Background and aims: Three-dimensional (3D) ultrasound imaging of the total liver volume has not yet been achieved. The aim of this study was to investigate whether a magnetic position sensing system for free-hand acquisition of 3D ultrasound images could be used to estimate liver volumes, and to study the effect of a high-caloric meal on these volumes in healthy subjects.

Methods: A system for position and orientation measurement was interfaced to an ultrasound scanner. In vitro accuracy was evaluated by scanning porcine and rabbit livers. Ten healthy subjects were examined fasting and 30 minutes after ingesting a high-caloric liquid meal. Portal and hepatic blood flow were measured by 2D duplex sonography.

Results: The 3D system yielded a strong correlation (r = 0.98) between true and estimated volumes in vitro. The liver volumes were overestimated by an average of 25.9 +/- 24 ml over the range of 47-1185 ml, giving a mean error of 4.2 +/- 6%. No significant increase in liver volume in response to the meal was seen. The mean liver volume fasting was 1349 +/- 321 ml and 30 minutes postprandially it was 1367 +/- 334 ml (p = 0.5).

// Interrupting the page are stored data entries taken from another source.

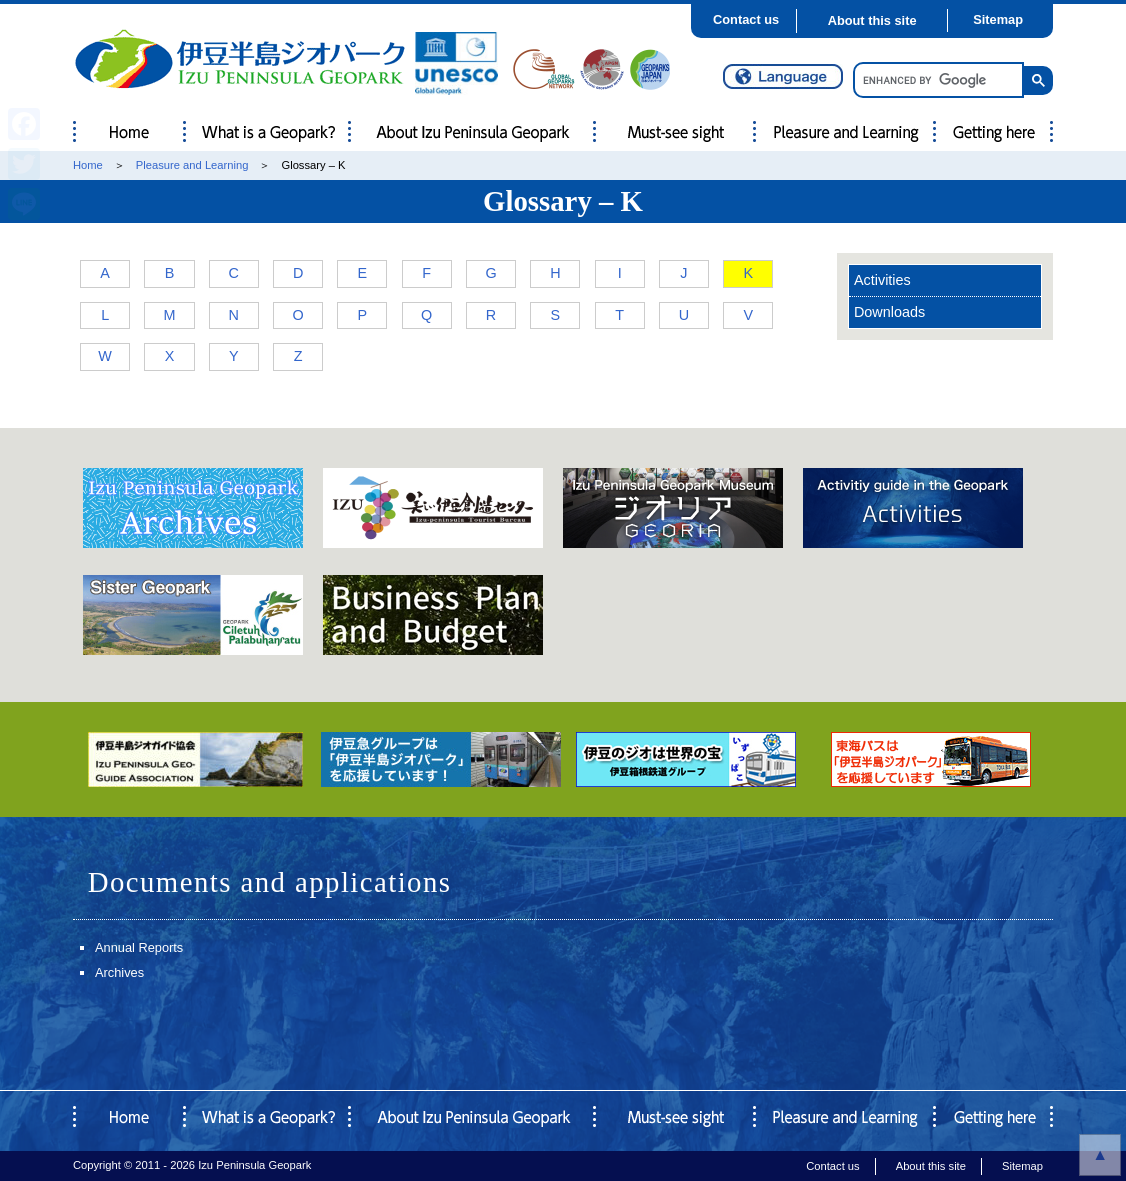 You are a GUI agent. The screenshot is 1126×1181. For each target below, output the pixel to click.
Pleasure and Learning (192, 165)
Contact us (746, 19)
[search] (936, 80)
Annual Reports (139, 947)
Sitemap (998, 19)
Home (88, 165)
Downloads (889, 312)
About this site (872, 20)
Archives (119, 972)
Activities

Portal and hepatic vein flow volume increased, however, significantly from 508 +/- 183 ml/sec to 1038 +/- 369 ml/sec (p = 0.02), and 129.7 +/- 45 ml/min to 191.5 +/- 51 ml/min (p = 0.02), respectively.

Conclusions: Excellent in vitro accuracy was found. Experience in human subjects suggests that a complete 3D study of liver volumes can be obtained from multiple acoustic windows. In healthy subjects no significant increase in liver volume was seen in response to ingestion of a high-caloric liquid meal.